YOUR GOAL =
Find the line with "Tasker & punge" in the records below. Copy it and every line after it, up to and including the line with "Archive Sale".

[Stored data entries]
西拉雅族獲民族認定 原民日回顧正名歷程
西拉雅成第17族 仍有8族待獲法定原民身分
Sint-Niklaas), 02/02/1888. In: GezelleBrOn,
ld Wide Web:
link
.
---
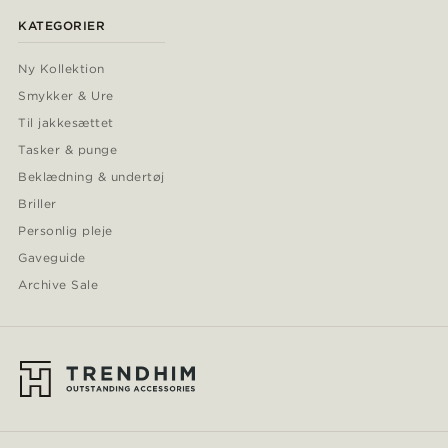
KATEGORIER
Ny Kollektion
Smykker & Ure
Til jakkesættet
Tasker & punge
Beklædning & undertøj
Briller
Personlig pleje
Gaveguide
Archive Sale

REPLY =
Tasker & punge
Beklædning & undertøj
Briller
Personlig pleje
Gaveguide
Archive Sale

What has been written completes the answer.